Only one span of the listing below should come back. It runs from the line with "Your bluegrass band" through the line with "Terms of Business", and each of its lines must be reproduced exactly.

EXERCISE INPUTS below:

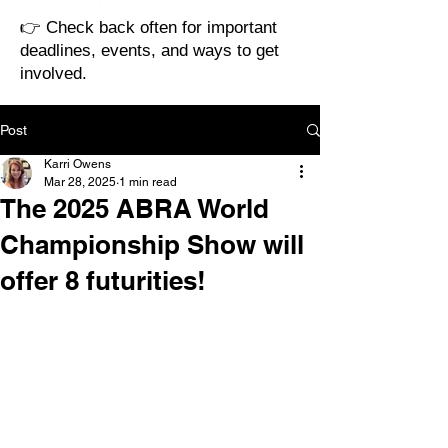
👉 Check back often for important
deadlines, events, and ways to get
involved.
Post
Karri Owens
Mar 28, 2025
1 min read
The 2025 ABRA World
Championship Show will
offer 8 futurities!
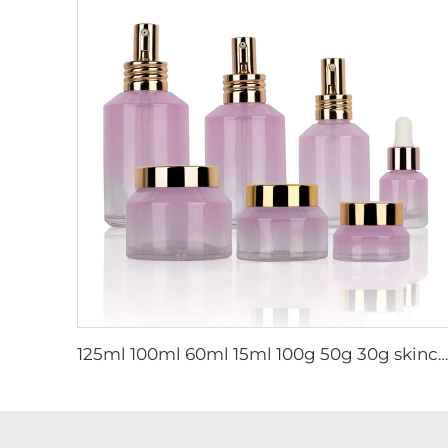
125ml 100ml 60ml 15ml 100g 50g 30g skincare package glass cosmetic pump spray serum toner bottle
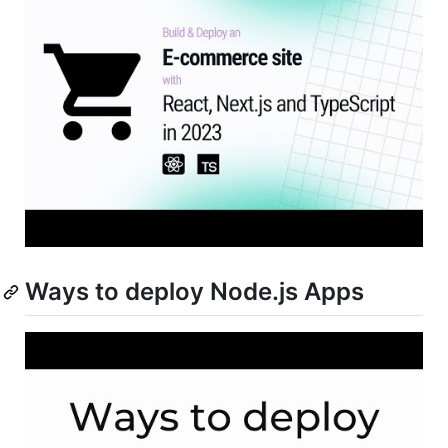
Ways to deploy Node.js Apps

End of EXERCISE INPUTS.
EXERCISE INPUTS below:

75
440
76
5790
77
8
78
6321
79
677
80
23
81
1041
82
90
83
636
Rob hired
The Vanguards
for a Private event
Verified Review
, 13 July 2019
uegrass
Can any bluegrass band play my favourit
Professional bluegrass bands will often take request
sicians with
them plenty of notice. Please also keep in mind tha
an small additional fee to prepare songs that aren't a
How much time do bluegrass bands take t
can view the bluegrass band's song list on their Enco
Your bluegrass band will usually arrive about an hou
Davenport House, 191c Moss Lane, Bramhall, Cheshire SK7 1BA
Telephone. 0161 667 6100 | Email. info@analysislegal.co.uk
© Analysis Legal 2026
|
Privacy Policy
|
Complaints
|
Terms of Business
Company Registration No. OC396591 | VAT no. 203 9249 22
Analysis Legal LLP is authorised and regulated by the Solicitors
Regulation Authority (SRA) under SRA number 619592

End of EXERCISE INPUTS.

ANSWER SECTION |
Your bluegrass band will usually arrive about an hou
Davenport House, 191c Moss Lane, Bramhall, Cheshire SK7 1BA
Telephone. 0161 667 6100 | Email. info@analysislegal.co.uk
© Analysis Legal 2026
|
Privacy Policy
|
Complaints
|
Terms of Business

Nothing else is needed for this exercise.